Lindell v. Pollard

681 F. App'x 518
CourtCourt of Appeals for the Seventh Circuit
DecidedMarch 17, 2017
DocketNo. 16-1528
StatusPublished
Cited by6 cases

This text of 681 F. App'x 518 (Lindell v. Pollard) is published on Counsel Stack Legal Research, covering Court of Appeals for the Seventh Circuit primary law. Counsel Stack provides free access to over 12 million legal documents including statutes, case law, regulations, and constitutions.

Bluebook
Lindell v. Pollard, 681 F. App'x 518 (7th Cir. 2017).

Opinion

ORDER

Nate Lindell, a Wisconsin inmate, contends in this suit under 42 U.S.C. § 1983 that employees at two prisons violated his rights under the First and Fourteenth Amendments. One of the defendants had ordered him to reimburse the state for a hospital visit resulting—the defendant says—from misusing medication. Eight other defendants had thrown away artwork and written materials after telling Lindell he had too many possessions. The finding that he misused medication and the reimbursement amount lack an evidentiary basis, Lindell claims, so ordering him to pay violated his right to due process. And disposing of his artwork and written materials, Lindell says, violated the First Amendment. The district court dismissed the due process claim at screening, see 28 U.S.C. § 1915A, and eventually granted summary judgment for the remaining defendants on the First Amendment claim, based on qualified immunity. Lindell contests both decisions in this appeal.

Lindell’s complaint begins with an incident at Wisconsin’s high-security prison in Boscobel.
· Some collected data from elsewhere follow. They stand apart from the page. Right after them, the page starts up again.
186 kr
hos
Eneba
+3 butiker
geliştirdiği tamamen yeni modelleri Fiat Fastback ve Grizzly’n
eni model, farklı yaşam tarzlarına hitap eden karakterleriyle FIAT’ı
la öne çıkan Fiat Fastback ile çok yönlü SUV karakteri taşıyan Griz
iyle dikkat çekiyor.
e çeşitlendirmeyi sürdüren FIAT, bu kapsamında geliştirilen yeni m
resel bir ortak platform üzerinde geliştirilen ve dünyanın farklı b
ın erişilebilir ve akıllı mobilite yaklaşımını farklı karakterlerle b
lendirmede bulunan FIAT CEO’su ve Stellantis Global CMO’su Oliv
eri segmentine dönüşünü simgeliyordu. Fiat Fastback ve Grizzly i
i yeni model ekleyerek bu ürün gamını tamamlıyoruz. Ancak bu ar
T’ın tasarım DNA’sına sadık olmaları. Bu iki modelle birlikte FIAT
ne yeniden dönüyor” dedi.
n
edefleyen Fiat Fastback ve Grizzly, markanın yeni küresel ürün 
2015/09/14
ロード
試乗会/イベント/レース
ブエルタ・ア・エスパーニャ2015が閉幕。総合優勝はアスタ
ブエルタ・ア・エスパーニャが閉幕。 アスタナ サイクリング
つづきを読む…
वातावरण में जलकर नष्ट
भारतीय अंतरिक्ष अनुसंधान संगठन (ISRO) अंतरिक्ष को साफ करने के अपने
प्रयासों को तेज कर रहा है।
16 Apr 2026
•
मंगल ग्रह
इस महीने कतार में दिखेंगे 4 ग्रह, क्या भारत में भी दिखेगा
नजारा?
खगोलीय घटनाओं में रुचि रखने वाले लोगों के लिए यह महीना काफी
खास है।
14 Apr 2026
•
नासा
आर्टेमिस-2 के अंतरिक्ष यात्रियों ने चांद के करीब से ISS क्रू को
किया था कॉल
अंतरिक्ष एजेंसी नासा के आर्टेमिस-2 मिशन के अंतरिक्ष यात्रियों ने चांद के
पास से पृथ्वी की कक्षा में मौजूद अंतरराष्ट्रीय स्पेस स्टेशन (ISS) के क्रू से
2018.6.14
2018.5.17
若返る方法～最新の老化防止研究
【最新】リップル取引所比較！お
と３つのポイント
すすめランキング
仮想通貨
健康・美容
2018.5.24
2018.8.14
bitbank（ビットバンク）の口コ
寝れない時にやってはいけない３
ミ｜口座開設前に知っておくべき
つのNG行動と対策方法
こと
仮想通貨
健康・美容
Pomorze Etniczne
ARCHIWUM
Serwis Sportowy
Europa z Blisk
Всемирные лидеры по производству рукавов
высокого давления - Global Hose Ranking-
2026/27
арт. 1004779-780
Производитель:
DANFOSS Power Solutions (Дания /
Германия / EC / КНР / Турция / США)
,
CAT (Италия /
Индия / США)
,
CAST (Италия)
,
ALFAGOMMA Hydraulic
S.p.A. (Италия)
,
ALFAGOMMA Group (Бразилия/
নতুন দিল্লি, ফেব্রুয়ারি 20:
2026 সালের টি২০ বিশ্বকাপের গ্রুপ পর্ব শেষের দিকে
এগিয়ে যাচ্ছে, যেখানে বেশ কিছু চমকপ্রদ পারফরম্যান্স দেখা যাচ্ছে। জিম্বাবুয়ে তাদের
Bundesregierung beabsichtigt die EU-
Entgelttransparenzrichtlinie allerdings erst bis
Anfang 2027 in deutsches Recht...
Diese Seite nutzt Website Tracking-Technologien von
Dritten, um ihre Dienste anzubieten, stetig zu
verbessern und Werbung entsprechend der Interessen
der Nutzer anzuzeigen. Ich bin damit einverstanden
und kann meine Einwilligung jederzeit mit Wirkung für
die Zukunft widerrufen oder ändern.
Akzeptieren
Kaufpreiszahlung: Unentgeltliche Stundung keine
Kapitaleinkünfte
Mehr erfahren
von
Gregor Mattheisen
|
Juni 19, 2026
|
He alleges that one of the defendants, a lieutenant, presided over a disciplinary hearing and, without any evidence, found him guilty of misusing medication in violation of Wisconsin Administrative Code DOC § 303.58. As punishment he was ordered to make restitution by reimbursing the institution roughly $1,870 for medical care, presumably to be paid from Lindell’s prison trust account, see WIS. ADMIN. CODE DOC § 303.70(7). Lindell alleges that he never got an explanation for the lieutenant’s decision or a chance to challenge it. This due process claim was dismissed at screening, so the record is limited to these allegations, which we must accept as true, see Munson v. Gaetz, 673 F.3d 630, 631 (7th Cir. 2012).
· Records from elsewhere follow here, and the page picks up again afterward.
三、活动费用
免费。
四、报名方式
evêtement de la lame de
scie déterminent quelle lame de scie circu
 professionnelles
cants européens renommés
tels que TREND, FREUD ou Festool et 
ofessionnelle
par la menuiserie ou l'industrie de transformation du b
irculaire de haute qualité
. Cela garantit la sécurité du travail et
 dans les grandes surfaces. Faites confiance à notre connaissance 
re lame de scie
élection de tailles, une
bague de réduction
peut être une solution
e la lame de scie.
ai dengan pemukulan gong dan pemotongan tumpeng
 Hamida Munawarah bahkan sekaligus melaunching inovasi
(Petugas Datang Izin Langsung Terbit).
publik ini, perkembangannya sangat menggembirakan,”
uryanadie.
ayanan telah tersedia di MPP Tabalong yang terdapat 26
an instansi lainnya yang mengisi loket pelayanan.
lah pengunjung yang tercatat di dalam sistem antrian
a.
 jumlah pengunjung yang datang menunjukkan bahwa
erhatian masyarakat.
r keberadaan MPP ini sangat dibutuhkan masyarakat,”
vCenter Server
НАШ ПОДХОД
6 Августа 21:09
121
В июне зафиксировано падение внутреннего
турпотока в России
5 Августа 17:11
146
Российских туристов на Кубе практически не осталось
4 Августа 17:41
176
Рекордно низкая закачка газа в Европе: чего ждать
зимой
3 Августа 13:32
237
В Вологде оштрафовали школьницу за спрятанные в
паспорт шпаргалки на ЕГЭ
Two weeks after this disciplinary decision, Lindell was transferred to Waupun Correctional Institution, a prison he had been confined to in the past. Staff at that facility told Lindell he possessed too much personal property, even though, he says, his belongings complied with property limits at Boscobel. It is undisputed that staff members unilaterally decided how much, and which items, of Lindell’s property constituted “contraband” because it was over the limit. Staff confiscated a calculator, photos, artwork, and written materials including legal papers and asked Lindell how he wanted to dispose of these excess items. Lindell was not given descriptions of the seized artwork; he. wanted to mail those items to his attorney, but he was told that he could send the excess property only to persons on his list of approved visitors.

At first the staff at Waupun would not permit Lindell to sort through the confiscated property, though eventually he was allowed on two occasions to sort through the legal papers and take some back to his cell. But Lindell did not give instructions about where to send most of the remaining property, and it was trashed. Lindell alleges that his property was culled as punishment for past assaults and death threats against prison guards, his white-nationalistic political beliefs, and his extensive litigation against Wisconsin prisons. Throwing away his property, Lindell claims, violated his rights to free speech and access to the courts under the First Amendment.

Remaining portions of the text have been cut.